If you're going to ignore a CE light for one reason, the problem becomes the possibility of something else going wrong and you blissfully expecting the reason the light is on is stricktly the original reason. So until you find out whether the current problem is the same as the original problem, it's hard to say who should be blamed.


----------



## r82230 (Mar 1, 2016)

I'm glad I am not in your shoes, pull up a chair there might be a little finger pointing going on. Hopefully, you can find some (or a lot) documentation to help your position (as mlappin mentioned). A small thing the dealer should/would eat, but $10K, IDK.

Larry


----------



## Farmerbrown2 (Sep 25, 2018)

Where I work there are 6 2013-14 IH single axle dumps one is usually at IH getting fixed one spare at yard sometimes they can't keep 4 running all have less then 36000 miles . These newer motors suck they go into low power mode ,won't start ,misfire , computer problems, camshafts, you name it they justed wanted to replace a motor over some computer problem. I've been there for 3years now I run an older Hino that other than a relay in the battery box has not been a problem. I hear your pain.


----------



## somedevildawg (Jun 20, 2011)

Hokelund Farm said:


> Our bulk fuel truck is at the shop and having issues. It's a 2014 model with 44,000 miles, just out of warranty. Apparently the EGR pump is having issues and the turbo went out.
> I'm the new manager at a Coop so I don't drive the truck, but apparently when it was brand new the check engine light came on, took it to the dealership, got it fixed, then it came back on on the way back from the dealership. They said not to worry about it, so apparently it's been on ever since. Sounds pretty stupid to me.
> We are looking at close to a $10,000 repair bill and we don't even know for sure if they have found whats wrong yet.
> One day the driver said it all of a sudden wouldn't go more than 5 mph.
> ...


That's crazy....and we wonder what the REAL costs are of tier implementations. 
Pays to be green.....I bet it's got that "certified clean idle" decal with the cool hologram too....bunch of crap.

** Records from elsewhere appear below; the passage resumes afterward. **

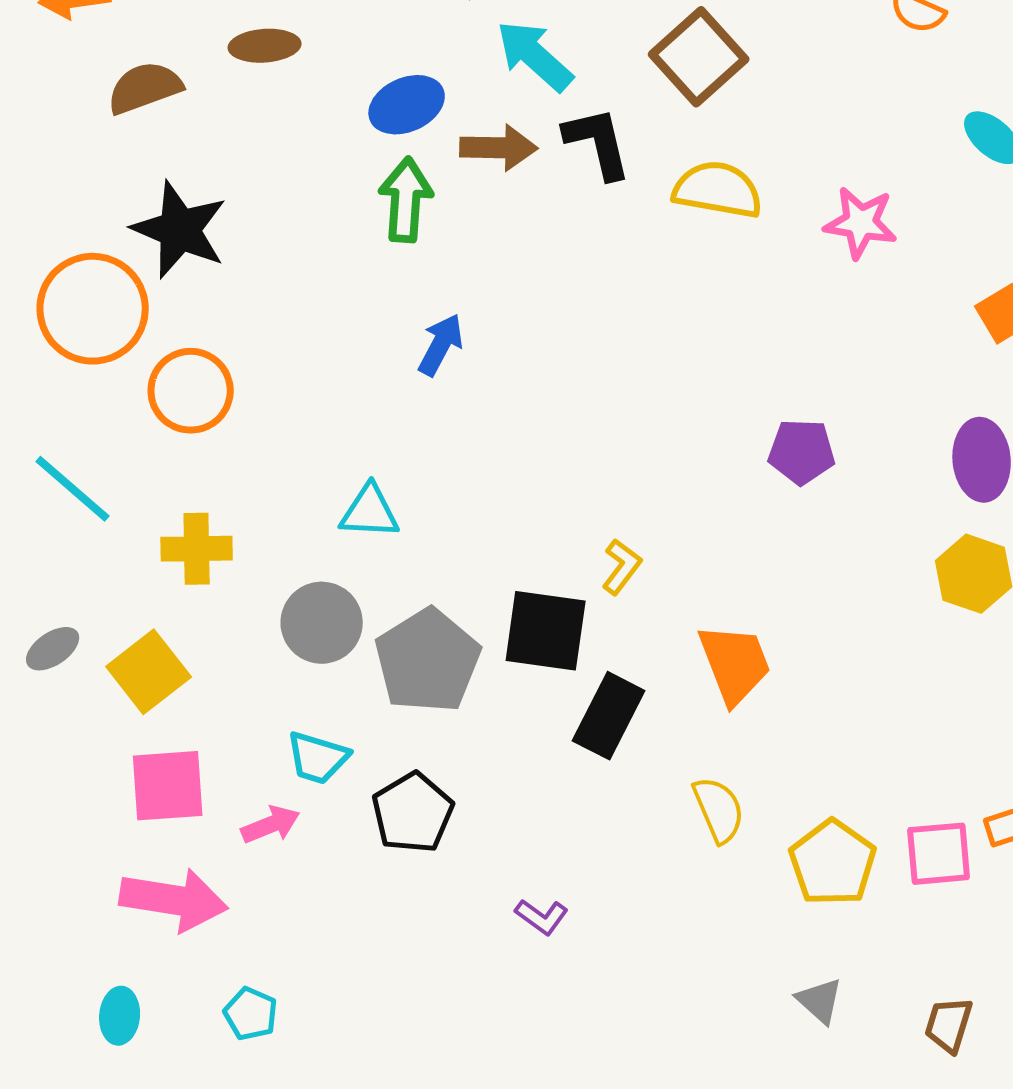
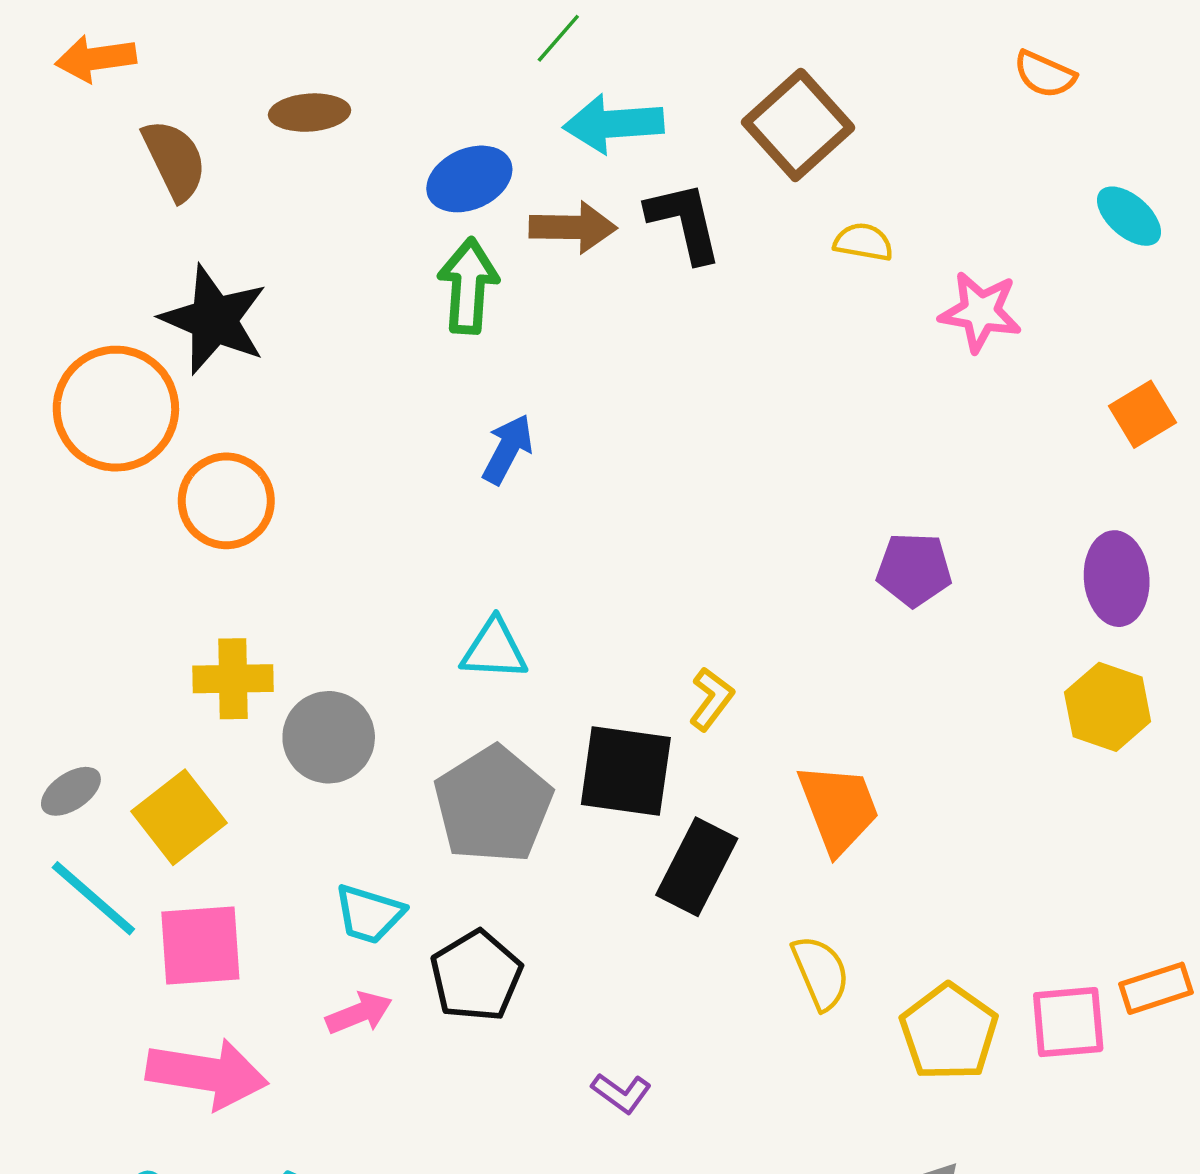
cyan arrow: (535, 56) -> (613, 124), turned -46
brown semicircle: (145, 88) -> (174, 160), turned 84
yellow semicircle: (718, 190) -> (863, 242), moved, size x0.6
cyan line: (73, 489) -> (93, 898), moved
cyan triangle: (370, 512) -> (494, 649), moved
gray circle: (322, 623) -> (329, 737), moved
pink arrow: (271, 825) -> (359, 1013), moved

I wouldn't agree to pay them a dime unless they gave me a bill to get the truck running correctly....I'm not interested in parts swapping at that kinda cost


----------



## luke strawwalker (Jul 31, 2014)

farmerbrown said:


> Where I work there are 6 2013-14 IH single axle dumps one is usually at IH getting fixed one spare at yard sometimes they can't keep 4 running all have less then 36000 miles . These newer motors suck they go into low power mode ,won't start ,misfire , computer problems, camshafts, you name it they justed wanted to replace a motor over some computer problem. I've been there for 3years now I run an older Hino that other than a relay in the battery box has not been a problem. I hear your pain.


Yeah when I was still driving a school bus I was GLAD I was in an old 91 International DT-466... that thing just ran forever (if you could get the mechanic to replace the water pump before it ate the radiator) and was reliable... those folks on the new buses-- nothing but problems...

All the new stuff was just junk... unreliable, problematic, and nobody could seem to fix them and get them to stay fixed...

Think my next truck is gonna be about 25 years old... I'm not interested in this new overpriced JUNK!

later! OL J R


----------